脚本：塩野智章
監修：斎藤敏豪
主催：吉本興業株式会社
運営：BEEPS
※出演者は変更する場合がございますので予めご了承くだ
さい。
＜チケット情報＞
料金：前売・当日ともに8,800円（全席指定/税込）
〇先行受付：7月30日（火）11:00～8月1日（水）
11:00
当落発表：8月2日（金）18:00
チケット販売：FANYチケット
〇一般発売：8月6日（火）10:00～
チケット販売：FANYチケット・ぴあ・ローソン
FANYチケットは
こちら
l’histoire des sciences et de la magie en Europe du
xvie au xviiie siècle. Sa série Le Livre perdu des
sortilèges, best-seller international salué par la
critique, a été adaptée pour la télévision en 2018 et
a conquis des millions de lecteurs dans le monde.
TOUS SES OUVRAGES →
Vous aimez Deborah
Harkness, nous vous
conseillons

^^^^

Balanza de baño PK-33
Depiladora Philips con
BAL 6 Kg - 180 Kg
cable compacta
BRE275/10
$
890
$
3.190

^^^^

In the listing above, find the line with "チケット販売：FANYチケット・ぴあ・ローソン" and the line with "Harkness, nous vous", then print exactly those lines and every line between them.

チケット販売：FANYチケット・ぴあ・ローソン
FANYチケットは
こちら
l’histoire des sciences et de la magie en Europe du
xvie au xviiie siècle. Sa série Le Livre perdu des
sortilèges, best-seller international salué par la
critique, a été adaptée pour la télévision en 2018 et
a conquis des millions de lecteurs dans le monde.
TOUS SES OUVRAGES →
Vous aimez Deborah
Harkness, nous vous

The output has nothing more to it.